RESULTS: 91,694 neonates born ≥ 35 weeks of gestation met inclusion criteria. By ACOG criteria, 2,659 (2.9%) infants had metabolic acidemia. Neonates with metabolic acidemia were at significantly increased risk for NICU admission, seizures, need for respiratory support, sepsis, and neonatal death. Metabolic acidemia by ACOG criteria was associated with an almost 100-fold increased risk of hypoxic ischemic encephalopathy requiring whole-body hypothermia (RR, 92.69; 95% CI, 64.42 - 133.35) in neonates born ≥ 35 weeks of gestation. Diabetes, hypertensive disorders of pregnancy, post-term deliveries, prolonged second stages, chorioamnionitis, operative vaginal deliveries, placental abruption and cesarean deliveries were significantly associated with metabolic acidemia in neonates born ≥ 35 weeks of gestation. The highest relative risk was in those diagnosed with placental abruption (RR 9.07; 95% CI 7.25-11.36). The neonatal cohort born < 35 weeks of gestation had similar findings. When comparing those infants born > 35 weeks of gestation with metabolic acidemia by ACOG criteria versus NICHD criteria, the NICHD criteria identified more neonates at risk for serious adverse neonatal outcomes. In particular, 4.9% more neonates were diagnosed with metabolic acidemia, and 16 more term neonates were identified as requiring whole-body hypothermia. Mean 1-minute and 5-minute Apgar scores were similar, and reassuring, among those neonates with and without metabolic acidemia born > 35 weeks of gestation defined by both ACOG and NICHD criteria (8 vs 8 and 9 vs 9 respectively, p < 0.001). The sensitivity and specificity of the NICHD criteria were 86.7% and 92.2% respectively, while sensitivity and specificity of the ACOG criteria were 74.2% and 97.2%.

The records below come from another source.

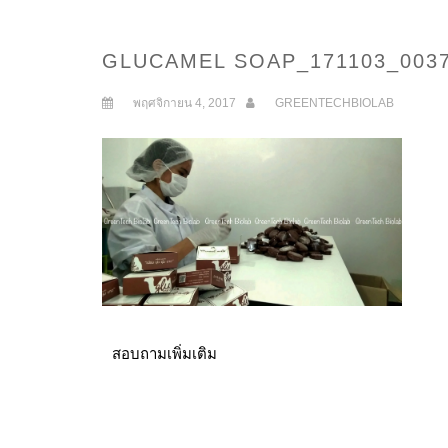
GLUCAMEL SOAP_171103_003
พฤศจิกายน 4, 2017
GREENTECHBIOLAB
สอบถามเพิ่มเติม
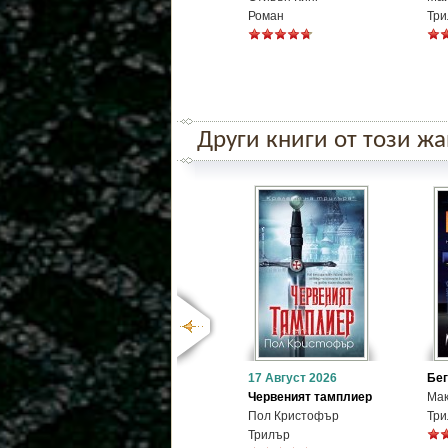
Роман
Три
Други книги от този ж
17 Август 2026
Бе
Червеният тамплиер
Мак
Пол Кристофър
Три
Трилър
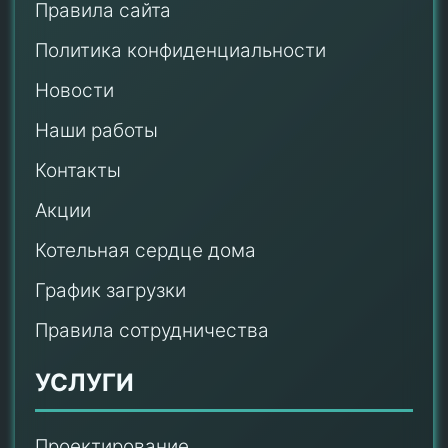
Правила сайта
Политика конфиденциальности
Новости
Наши работы
Контакты
Акции
Котельная сердце дома
График загрузки
Правила сотрудничества
УСЛУГИ
Проектирование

CONCLUSIONS: Infants with metabolic acidemia identified on cord gas collection at delivery are at a significantly greater risk of serious adverse neonatal outcomes, including an almost an almost 100-fold increased risk of HIE requiring whole-body hypothermia. Use of the more sensitive NICHD criteria for defining metabolic acidemia identifies more neonates born > 35 weeks of gestation at risk for adverse neonatal outcomes including hypoxic ischemic encephalopathy requiring whole-body hypothermia.